Your objective — Among the entries below, find every line that contains the string "state", then copy it.

--- Dataset entries Enclosed Below ---

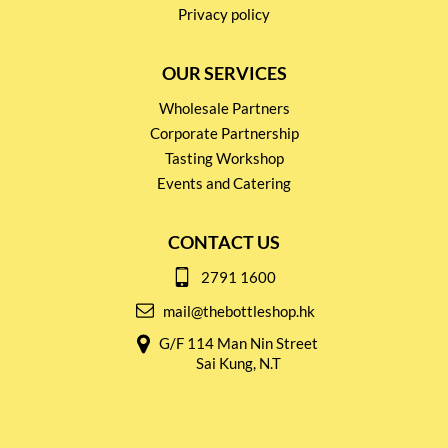
Privacy policy
OUR SERVICES
Wholesale Partners
Corporate Partnership
Tasting Workshop
Events and Catering
CONTACT US
2791 1600
mail@thebottleshop.hk
G/F 114 Man Nin Street
Sai Kung, N.T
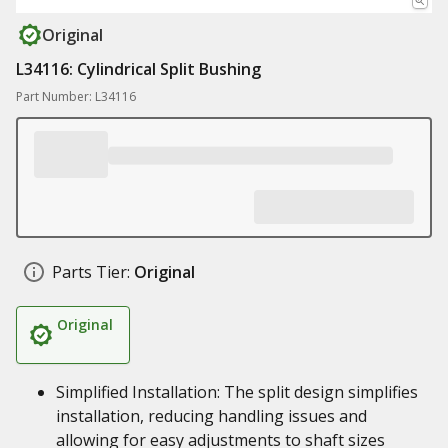
Original
L34116: Cylindrical Split Bushing
Part Number: L34116
Parts Tier:
Original
Original
Simplified Installation: The split design simplifies
installation, reducing handling issues and
allowing for easy adjustments to shaft sizes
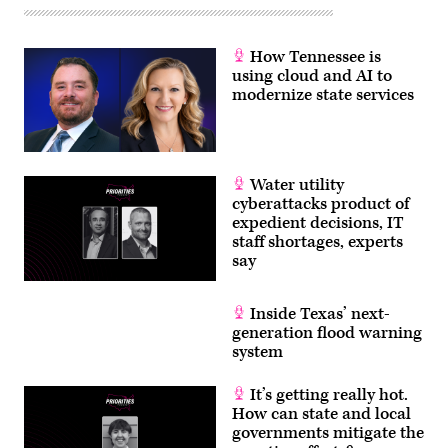
How Tennessee is
using cloud and AI to
modernize state services
Water utility
cyberattacks product of
expedient decisions, IT
staff shortages, experts
say
Inside Texas’ next-
generation flood warning
system
It’s getting really hot.
How can state and local
governments mitigate the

--- End of Enclosed Dataset entries ---

Solution to the exercise —
modernize state services
How can state and local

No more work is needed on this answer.